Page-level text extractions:

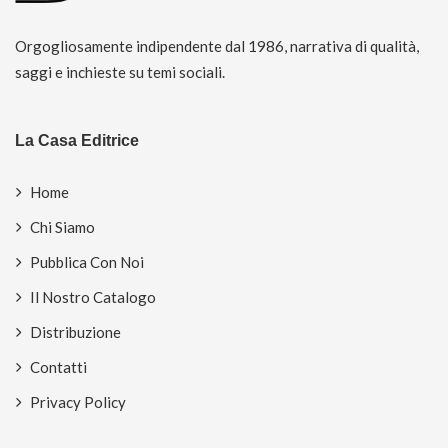
Orgogliosamente indipendente dal 1986, narrativa di qualità,
saggi e inchieste su temi sociali.
La Casa Editrice
Home
Chi Siamo
Pubblica Con Noi
Il Nostro Catalogo
Distribuzione
Contatti
Privacy Policy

- _What is required_:
Your reply should repeat the entries above exactly, leaving the pictures out.

- _Solution to this exercise_:
Orgogliosamente indipendente dal 1986, narrativa di qualità,
saggi e inchieste su temi sociali.
La Casa Editrice
Home
Chi Siamo
Pubblica Con Noi
Il Nostro Catalogo
Distribuzione
Contatti
Privacy Policy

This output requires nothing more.